- Film poster
- Directed by: Rómulo Guardia
- Based on: El Señor Presidente
- Produced by: Radio Caracas Televisión
- Release date: 2007;
- Country: Venezuela
- Language: Spanish

= El Señor Presidente (2007 film) =

El Señor Presidente is the most recent film adaptation of the 1946 homonymous novel by Guatemalan writer Miguel Ángel Asturias, directed by Venezuelan Rómulo Guardia and produced by RCTV (Radio Caracas Televisión Internacional), released in November 2007 and is the first film produced by RCTV in more than twenty years.

==Plot==
This version paints the picture of a hopeless love story—one that is unable to succeed under the terrorizing and corrupt dictatorship. It therefore plays up what is only hinted at in the novel itself, the possibility that the President is driven at least in part by sexual desire.

==Production==
Perhaps the most striking aspect of this film version is the way in which it was immediately taken as a commentary on the present government of Venezuela.
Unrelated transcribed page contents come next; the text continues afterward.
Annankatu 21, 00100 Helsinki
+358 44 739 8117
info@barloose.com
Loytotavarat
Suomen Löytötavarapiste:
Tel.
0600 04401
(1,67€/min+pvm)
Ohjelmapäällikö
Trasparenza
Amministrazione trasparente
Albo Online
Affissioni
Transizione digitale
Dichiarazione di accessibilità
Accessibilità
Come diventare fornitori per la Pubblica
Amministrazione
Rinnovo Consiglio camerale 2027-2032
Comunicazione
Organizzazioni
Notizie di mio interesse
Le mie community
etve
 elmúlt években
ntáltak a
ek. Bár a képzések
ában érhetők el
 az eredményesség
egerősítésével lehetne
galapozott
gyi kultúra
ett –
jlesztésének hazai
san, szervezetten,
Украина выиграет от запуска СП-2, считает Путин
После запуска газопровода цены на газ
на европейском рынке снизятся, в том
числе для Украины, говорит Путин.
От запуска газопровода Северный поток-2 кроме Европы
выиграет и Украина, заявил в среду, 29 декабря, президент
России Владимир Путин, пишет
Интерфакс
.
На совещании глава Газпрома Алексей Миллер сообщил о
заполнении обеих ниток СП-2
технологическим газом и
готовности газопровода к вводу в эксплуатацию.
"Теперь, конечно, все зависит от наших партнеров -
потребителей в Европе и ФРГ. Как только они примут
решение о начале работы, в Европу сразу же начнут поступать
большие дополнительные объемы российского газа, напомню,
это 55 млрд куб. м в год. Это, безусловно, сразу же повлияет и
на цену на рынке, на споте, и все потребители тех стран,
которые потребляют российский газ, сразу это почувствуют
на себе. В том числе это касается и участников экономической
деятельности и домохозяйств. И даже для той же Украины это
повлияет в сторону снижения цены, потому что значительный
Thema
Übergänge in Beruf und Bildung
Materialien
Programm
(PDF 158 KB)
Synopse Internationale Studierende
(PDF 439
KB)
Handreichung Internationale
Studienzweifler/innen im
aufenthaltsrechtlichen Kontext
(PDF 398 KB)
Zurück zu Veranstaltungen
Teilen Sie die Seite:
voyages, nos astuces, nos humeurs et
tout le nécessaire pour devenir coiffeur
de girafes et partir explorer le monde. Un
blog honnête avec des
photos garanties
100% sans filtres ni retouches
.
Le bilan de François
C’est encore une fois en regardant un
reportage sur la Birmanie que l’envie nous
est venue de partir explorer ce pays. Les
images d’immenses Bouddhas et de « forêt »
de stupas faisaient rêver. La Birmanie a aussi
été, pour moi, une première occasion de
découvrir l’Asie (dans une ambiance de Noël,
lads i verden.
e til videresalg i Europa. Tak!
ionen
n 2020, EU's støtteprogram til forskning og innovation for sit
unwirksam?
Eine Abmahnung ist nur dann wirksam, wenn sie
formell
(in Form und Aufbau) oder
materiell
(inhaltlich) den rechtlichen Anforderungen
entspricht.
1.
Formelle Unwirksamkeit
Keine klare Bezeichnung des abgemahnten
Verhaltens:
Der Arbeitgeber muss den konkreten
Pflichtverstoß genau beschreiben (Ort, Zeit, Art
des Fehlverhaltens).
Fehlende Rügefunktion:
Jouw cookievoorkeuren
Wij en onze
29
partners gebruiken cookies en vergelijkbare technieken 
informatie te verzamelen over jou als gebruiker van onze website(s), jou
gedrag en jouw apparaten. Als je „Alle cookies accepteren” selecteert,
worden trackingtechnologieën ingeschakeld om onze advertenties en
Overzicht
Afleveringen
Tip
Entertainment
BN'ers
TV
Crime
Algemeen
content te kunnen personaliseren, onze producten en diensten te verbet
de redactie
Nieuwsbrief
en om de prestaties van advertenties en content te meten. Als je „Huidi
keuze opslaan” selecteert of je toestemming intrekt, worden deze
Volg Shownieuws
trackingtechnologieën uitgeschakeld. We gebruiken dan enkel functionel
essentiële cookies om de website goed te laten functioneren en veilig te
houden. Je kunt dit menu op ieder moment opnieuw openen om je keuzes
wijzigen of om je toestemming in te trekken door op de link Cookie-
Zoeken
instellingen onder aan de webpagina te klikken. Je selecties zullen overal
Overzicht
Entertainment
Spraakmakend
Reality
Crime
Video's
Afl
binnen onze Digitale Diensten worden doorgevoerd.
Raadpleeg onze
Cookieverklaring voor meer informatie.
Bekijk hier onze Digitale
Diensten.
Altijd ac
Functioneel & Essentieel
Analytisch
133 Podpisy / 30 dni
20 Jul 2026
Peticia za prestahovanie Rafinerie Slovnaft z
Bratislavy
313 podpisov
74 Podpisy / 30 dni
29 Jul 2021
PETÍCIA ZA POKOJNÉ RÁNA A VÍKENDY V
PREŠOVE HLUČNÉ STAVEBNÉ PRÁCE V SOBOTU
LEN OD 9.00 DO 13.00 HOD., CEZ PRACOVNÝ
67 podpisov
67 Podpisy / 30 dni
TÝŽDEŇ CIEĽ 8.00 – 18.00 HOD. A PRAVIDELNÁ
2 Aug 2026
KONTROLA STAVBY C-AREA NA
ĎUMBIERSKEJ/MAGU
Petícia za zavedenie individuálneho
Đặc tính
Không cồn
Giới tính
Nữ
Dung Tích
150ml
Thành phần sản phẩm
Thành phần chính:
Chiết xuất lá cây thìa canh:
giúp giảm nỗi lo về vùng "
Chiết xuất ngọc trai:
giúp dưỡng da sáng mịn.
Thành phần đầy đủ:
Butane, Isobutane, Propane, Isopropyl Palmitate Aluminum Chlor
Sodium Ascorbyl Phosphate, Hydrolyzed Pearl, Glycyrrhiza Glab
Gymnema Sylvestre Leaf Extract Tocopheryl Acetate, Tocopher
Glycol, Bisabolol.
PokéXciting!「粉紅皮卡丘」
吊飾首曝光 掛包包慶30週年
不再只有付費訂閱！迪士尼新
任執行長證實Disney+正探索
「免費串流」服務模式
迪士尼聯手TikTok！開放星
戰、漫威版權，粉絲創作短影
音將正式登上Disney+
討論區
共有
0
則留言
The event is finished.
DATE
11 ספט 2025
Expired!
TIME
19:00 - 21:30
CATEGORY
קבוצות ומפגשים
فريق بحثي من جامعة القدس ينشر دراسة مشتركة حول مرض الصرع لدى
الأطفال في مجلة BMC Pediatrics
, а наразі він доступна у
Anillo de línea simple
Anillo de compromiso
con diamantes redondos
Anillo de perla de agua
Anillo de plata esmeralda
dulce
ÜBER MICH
Director Granier divulged in an interview, "We had to film in secret in order to avoid being shut down." Antonio Blanco, who also worked on this adaptation, said that: "We plan to market the film as a Guatemalan story to avoid any problems with authorities." RCTV lost its terrestrial broadcasting rights in mid-2007 when the government of Hugo Chávez (who was democratically elected, but accused by opponents of harboring dictatorial tendencies) did not renew the network's license.